In the beginning of embedding documents to numeric vectors, TF-IDF matrix was frequently used. Term frequency-inverse document frequency (TF-IDF) is a simple yet useful index to quickly convert documents into vectors. TF-IDF is calculated as follows. First, term frequency (TF) is defined for each words in vocabulary ($v_i$) and documents($\mathbf{w}_d$).

\[\text{TF}(v_i, \mathbf{w}_d) = (\text{# of occurence of $v_i$ in } \mathbf{w}_d)\]

This is sometimes refered to as raw term frequency.

Inverse document frequency (IDF) is defined as an adjusted inverse of document frequency (DF).

\[\text{DF}(v_i) = (\text{# of documents contaning } v_i) \\ \text{IDF}(v_i, D) = \log\left(\frac{\text{# of documents in } D}{1 + \text{DF}(v_i)}\right)\]

Finally, TF-IDF is a product of TF and IDF.

\[\text{TF-IDF}(v_i, \mathbf{w}_d, D) = \text{TF}(v_i, \mathbf{w}_d) \cdot \text{IDF}(v_i, D)\]

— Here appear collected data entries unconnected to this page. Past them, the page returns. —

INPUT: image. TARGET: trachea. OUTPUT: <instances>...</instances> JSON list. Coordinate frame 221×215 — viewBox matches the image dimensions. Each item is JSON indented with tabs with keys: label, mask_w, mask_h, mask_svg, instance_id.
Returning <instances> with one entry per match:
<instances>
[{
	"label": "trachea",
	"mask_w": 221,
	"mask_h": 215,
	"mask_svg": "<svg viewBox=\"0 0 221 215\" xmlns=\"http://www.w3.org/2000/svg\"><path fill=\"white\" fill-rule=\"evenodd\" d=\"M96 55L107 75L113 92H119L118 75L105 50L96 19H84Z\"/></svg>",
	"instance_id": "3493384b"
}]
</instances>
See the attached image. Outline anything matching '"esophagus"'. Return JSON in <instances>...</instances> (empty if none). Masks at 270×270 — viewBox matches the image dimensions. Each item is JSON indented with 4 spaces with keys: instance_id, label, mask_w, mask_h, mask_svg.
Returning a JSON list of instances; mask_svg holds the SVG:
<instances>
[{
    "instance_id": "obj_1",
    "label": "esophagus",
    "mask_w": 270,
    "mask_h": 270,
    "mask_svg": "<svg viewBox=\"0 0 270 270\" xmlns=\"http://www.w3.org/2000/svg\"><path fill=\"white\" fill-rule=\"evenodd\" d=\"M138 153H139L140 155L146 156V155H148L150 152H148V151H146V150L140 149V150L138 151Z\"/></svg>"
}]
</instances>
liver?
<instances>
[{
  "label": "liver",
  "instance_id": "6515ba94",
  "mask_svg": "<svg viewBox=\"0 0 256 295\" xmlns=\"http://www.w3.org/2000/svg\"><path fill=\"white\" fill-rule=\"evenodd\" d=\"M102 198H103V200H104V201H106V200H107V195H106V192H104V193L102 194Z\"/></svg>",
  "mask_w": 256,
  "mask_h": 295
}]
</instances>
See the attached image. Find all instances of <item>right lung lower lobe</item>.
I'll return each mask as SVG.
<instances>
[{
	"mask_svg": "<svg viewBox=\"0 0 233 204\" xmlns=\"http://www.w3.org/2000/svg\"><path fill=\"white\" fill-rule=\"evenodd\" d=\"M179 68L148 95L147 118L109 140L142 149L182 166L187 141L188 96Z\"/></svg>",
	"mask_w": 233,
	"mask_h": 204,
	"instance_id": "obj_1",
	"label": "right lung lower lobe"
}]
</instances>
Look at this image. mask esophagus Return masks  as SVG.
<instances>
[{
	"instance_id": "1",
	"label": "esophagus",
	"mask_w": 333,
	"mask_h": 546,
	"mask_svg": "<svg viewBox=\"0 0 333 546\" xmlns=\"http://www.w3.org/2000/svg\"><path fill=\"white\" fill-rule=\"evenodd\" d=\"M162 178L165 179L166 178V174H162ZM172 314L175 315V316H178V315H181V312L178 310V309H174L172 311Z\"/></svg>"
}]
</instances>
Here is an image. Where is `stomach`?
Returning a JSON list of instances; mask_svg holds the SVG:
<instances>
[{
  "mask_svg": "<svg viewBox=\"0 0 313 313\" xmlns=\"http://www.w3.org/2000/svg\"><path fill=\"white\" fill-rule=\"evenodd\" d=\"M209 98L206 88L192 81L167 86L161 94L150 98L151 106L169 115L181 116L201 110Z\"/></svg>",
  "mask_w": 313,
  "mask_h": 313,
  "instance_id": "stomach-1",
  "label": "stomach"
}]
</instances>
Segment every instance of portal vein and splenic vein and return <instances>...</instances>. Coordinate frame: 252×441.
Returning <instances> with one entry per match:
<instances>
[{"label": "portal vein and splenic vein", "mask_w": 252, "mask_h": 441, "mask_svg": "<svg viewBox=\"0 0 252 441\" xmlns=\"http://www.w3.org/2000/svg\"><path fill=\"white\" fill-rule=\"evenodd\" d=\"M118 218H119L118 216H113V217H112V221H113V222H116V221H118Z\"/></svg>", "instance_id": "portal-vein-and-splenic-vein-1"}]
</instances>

Computing TF-IDF for all documents and words in a corpus yields a document-term matrix. Row vectors of the matrix can be viewed as document embeddings.


Latent Semantic Analysis

lsa.png

TF-IDF LSA is just a singular value decomposition of TF-IDF matrix. The rationale is to capture lower-dimensional latent structure behind terms and documents. While TF-IDF reveals provides information, the matrix is sparse and the dimension of each word vector is as large as the size of vocabulary (usually in the order of millions). By applying $r$-truncated singular value decomposition to TF-IDF matrix of size $M\times V$ where $M$ is the size of corpus (total number of documents) and $V$ is the size of vocabulary, we get two matrices of size $M\times r$ and $r \times V$. The first matrix can be used as a document embedding, and the second as a word embedding.


Probabilistic LSA

pLSA is an attempt to model the latent topics as mixture distributions. While LSA is an exact decomposition of TF-IDF matrix, pLSA poses distributional assumptions to word and document generation and finds parameters that best explain it. In this model, words are realized random variables that follow mixtures of multinomial distributions and such mixtures can be veiwed as topics.

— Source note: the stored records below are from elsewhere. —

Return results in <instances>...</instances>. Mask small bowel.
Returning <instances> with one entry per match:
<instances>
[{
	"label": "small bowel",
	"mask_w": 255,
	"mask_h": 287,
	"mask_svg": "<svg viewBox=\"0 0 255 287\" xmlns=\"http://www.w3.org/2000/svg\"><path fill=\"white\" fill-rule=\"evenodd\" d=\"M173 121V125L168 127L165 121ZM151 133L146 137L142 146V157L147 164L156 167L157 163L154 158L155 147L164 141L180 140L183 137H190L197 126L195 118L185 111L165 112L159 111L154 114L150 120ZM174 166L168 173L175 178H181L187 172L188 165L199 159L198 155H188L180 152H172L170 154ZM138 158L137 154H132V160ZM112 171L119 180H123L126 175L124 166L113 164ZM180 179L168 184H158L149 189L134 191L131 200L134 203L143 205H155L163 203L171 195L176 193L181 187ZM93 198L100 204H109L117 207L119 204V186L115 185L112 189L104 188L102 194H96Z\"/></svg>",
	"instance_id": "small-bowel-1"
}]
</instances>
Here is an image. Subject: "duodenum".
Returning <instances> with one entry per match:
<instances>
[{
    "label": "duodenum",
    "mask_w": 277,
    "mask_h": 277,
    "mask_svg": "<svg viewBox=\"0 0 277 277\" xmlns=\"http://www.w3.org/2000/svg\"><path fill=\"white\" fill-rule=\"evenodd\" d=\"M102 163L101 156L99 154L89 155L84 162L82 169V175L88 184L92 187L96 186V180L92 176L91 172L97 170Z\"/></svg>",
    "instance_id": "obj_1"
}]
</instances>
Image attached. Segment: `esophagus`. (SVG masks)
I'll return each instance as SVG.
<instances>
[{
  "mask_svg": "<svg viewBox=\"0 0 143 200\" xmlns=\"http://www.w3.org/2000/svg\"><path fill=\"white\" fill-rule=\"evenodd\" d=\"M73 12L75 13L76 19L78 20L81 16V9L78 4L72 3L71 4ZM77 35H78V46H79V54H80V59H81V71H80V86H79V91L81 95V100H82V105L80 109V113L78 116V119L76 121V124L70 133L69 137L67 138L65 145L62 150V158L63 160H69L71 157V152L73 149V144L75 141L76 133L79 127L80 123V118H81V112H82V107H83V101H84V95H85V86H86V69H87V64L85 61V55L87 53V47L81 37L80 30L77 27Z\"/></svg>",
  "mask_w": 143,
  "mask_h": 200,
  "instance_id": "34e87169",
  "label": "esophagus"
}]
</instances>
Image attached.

It was a paradigm shift to use hierarchical model for topic modelling, but pLSA has weakness: While pLSA is a generative model for words, it is not generative in terms of (unseen) documents. Hence as the number of documents in the training set grows, the number of parameters of the model linearly grows as well which makes it non-scalable and vulnerable to overfitting.

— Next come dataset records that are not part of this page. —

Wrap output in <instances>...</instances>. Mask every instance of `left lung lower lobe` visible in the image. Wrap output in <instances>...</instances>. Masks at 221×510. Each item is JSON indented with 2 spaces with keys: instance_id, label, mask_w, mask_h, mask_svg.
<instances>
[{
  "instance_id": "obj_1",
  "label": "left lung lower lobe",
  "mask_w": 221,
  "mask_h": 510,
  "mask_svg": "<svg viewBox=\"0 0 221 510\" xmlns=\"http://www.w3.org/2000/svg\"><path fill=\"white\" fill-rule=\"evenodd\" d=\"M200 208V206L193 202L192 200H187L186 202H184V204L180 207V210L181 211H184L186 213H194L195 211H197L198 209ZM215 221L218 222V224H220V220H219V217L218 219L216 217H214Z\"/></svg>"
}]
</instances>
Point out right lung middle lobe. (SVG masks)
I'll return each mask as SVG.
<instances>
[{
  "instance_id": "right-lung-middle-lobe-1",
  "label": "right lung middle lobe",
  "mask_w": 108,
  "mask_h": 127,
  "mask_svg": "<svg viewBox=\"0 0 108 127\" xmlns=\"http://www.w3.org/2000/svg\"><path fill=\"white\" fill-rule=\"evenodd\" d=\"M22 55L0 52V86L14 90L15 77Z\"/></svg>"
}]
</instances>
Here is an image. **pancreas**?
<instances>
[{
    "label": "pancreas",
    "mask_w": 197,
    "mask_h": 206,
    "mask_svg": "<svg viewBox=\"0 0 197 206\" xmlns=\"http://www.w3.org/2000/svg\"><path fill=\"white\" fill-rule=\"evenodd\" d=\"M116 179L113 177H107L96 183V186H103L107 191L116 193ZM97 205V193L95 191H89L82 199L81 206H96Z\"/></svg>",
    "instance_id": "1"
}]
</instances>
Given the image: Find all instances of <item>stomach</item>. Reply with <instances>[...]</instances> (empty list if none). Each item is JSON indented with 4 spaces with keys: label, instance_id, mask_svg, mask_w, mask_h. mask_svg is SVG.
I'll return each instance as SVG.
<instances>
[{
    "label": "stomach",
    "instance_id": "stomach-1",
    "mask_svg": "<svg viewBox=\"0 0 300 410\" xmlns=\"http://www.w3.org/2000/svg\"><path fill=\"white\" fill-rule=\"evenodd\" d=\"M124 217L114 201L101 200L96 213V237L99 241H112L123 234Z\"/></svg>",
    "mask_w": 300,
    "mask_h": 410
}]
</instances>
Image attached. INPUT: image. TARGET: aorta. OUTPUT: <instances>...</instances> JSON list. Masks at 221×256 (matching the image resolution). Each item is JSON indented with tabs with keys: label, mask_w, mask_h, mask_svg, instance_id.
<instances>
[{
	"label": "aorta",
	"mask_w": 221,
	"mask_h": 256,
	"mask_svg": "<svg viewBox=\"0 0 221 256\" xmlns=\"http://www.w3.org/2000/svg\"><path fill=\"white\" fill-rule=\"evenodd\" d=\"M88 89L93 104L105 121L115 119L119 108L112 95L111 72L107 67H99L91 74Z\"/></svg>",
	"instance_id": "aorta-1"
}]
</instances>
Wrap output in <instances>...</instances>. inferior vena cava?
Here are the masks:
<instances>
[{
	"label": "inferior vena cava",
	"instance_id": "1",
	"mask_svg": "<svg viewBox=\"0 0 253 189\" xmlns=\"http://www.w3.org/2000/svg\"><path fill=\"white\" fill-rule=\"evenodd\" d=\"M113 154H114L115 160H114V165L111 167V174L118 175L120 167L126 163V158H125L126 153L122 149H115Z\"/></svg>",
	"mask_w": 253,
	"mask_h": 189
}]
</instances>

Latent Dirichlet Allocation

LDA solves the exact problem that pLSA had: it additionally models documents as mixture distribution of topics starting from the meaning behind bag-of-words assumption.

Under BoW assumption, order of words in a document, and in extension, order of documents in a corpus is disregarded. To put it in a statistical statement, BoW assumes that words and documents are exchangeable. de Finetti’s theorem states that the distribution of a sequence of exchangeable random variables can be represented as a mixture (weighted mean) of distributions of IID random variables. Thus a desired generative model has not only mixture representations of words, but also of documents.

The result of consideration is LDA, Details of which will be covered in the next post.


References

  • Blei, Ng, Jordan. 2003. Latent Dirichlet Allocation. Journal of Machine Learning Research. 3 (4–5): 993–1022.

  1. While tokens are actually processed words by stemming/lemmatizing processes, I will not separate the two here.